[EMAIL PROTECTED] wrote:
Does anybody know what has become of the low-tech,
no-cryptography-needed RMX DNS record entry proposal?

A google search for "rmx dns" without quotes brings up as its first hit the Internet Draft at IETF which is dated October 2003. The subsequent hits show lots of discussion about it.


You might also be interested in http://spf.pobox.com which seems to be a similar proposal that extends the MX record rather than define a new rmx record.

To bring it back to the cryptography topic of this list, the draft proposal for rmx brings up a problem with crypto solutions that I did not see mentioned here yet. I'll just quote the relevant paragraph from the Draft rather than summarize it. Note that the draft states that it specifies only non-cryptographic mechanisms but still allows use of cryptography.

[begin quote]
2.4.  Shortcomings of cryptographical approaches

 At a first glance, the problem of sender address forgery might
 appear to be solvable with cryptographic methods such as challenge
 response authentications or digital signatures. A deeper analysis
 shows that only a small, closed user group could be covered with
 cryptographical methods. Any method used to stop spam forgery must
 be suitable to detect forgery not only for a small number of
 particular addresses, but for all addresses on the world. An
 attacker does not need to know the secrets belonging to a
 particular address. It is sufficient to be able to forge any
 address and thus to know any secret key.

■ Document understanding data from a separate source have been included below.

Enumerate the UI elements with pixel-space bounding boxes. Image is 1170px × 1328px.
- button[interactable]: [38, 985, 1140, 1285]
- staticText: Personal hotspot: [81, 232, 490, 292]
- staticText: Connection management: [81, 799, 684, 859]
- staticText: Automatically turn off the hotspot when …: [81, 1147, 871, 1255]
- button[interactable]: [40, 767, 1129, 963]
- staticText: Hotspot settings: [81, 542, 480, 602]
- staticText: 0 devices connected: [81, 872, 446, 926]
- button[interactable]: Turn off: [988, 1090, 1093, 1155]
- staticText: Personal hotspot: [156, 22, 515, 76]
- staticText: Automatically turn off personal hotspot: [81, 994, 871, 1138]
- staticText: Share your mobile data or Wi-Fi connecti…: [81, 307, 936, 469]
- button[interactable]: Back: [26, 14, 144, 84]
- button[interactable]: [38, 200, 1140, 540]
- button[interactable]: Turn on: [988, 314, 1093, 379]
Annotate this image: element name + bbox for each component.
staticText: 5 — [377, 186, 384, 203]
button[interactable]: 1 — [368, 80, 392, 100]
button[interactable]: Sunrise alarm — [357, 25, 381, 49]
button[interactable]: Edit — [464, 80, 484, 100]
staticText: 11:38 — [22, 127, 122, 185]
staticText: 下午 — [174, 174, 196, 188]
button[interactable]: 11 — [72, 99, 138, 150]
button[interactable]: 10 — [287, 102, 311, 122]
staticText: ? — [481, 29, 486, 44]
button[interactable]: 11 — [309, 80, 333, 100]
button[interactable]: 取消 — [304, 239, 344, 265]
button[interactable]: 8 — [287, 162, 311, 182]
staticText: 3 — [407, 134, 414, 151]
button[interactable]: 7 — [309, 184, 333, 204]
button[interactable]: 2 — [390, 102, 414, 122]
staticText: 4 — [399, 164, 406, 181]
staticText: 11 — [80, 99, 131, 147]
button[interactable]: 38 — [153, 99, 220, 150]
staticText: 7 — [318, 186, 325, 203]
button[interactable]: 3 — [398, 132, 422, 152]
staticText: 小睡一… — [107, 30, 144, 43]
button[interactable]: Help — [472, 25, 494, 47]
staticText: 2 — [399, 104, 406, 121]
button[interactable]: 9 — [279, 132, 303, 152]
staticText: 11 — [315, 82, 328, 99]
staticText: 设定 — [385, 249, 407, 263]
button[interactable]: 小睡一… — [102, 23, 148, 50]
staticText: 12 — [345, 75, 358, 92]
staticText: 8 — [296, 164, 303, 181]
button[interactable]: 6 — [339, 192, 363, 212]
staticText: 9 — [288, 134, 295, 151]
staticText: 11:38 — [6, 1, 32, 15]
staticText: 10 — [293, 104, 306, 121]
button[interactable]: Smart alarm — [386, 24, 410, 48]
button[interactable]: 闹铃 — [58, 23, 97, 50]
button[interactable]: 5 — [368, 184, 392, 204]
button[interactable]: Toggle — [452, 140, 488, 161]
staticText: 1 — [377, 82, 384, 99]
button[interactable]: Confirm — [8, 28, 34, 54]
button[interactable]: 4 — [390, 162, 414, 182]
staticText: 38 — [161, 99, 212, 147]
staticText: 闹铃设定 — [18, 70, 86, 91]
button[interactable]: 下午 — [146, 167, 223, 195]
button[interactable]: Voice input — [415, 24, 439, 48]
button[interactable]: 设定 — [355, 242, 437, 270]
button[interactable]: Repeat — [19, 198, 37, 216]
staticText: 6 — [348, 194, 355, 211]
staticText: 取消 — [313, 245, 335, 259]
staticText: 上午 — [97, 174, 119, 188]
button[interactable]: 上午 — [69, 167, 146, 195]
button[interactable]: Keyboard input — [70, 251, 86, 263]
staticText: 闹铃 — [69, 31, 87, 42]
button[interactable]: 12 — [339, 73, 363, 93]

Since there are several
 hundreds of millions of users, there will always be a large amount
 of compromised keys, thus spoiling any common cryptographic method.
 Furthermore, cryptography has proven to be far too complicated and
 error prone to be commonly administered and reliably implemented.
 Many e-mail and DNS administrators do not have the knowledge
 required to deal with cryptographic mechanisms. Many legislations
 do not allow the general deployment of cryptography and a directory
 service with public keys. For these reasons, cryptography is
 applicable only to a small and closed group of users, but not to
 all participants of the e-mail service.